* WORK TO BE COMPLETED:
Please restate word for word the line holding "Nabór na kurs trwa do 28 listopada br." and every following line through the end of the entries.

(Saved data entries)

- Opening Delimiter -

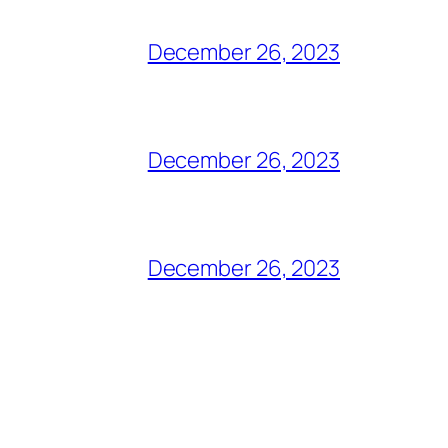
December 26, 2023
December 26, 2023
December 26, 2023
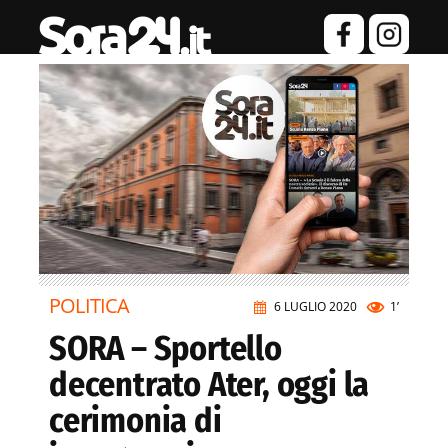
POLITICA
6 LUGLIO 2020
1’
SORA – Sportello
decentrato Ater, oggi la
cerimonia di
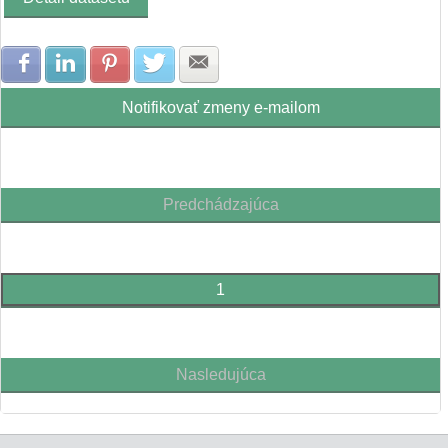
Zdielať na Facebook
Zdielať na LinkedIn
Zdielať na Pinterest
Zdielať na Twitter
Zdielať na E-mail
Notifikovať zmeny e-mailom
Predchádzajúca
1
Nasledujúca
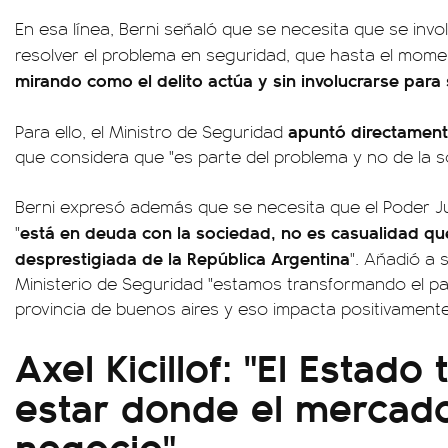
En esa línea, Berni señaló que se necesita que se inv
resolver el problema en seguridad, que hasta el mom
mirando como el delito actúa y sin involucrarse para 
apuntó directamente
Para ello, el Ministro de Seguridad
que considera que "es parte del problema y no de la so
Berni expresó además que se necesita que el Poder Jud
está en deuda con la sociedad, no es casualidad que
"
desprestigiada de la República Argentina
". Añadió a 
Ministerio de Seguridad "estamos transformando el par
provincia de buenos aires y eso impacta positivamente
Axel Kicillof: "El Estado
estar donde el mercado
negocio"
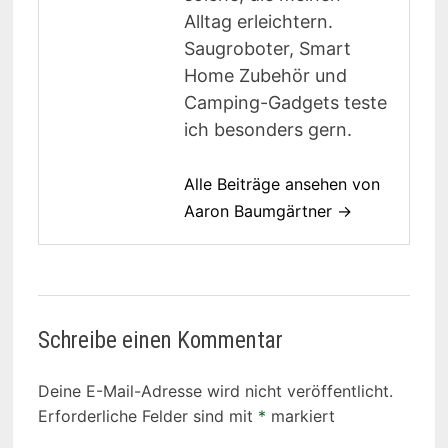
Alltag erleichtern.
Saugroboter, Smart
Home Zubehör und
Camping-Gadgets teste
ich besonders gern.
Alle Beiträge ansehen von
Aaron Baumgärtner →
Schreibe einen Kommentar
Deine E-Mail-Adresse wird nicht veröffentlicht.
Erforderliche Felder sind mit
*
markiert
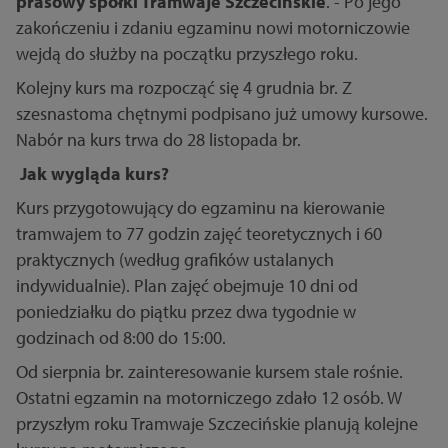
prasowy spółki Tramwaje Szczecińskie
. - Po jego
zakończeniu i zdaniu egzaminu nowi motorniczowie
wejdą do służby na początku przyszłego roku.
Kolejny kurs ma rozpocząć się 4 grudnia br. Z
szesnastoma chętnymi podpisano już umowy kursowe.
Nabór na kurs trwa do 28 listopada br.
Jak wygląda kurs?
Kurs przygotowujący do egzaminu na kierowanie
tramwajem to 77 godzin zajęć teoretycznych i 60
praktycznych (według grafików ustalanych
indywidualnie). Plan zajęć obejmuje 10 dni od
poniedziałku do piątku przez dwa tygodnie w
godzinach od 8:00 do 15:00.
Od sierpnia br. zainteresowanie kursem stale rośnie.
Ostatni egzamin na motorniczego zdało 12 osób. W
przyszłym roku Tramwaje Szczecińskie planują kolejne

- Closing Delimiter -

* REPLY:
Nabór na kurs trwa do 28 listopada br.
Jak wygląda kurs?
Kurs przygotowujący do egzaminu na kierowanie
tramwajem to 77 godzin zajęć teoretycznych i 60
praktycznych (według grafików ustalanych
indywidualnie). Plan zajęć obejmuje 10 dni od
poniedziałku do piątku przez dwa tygodnie w
godzinach od 8:00 do 15:00.
Od sierpnia br. zainteresowanie kursem stale rośnie.
Ostatni egzamin na motorniczego zdało 12 osób. W
przyszłym roku Tramwaje Szczecińskie planują kolejne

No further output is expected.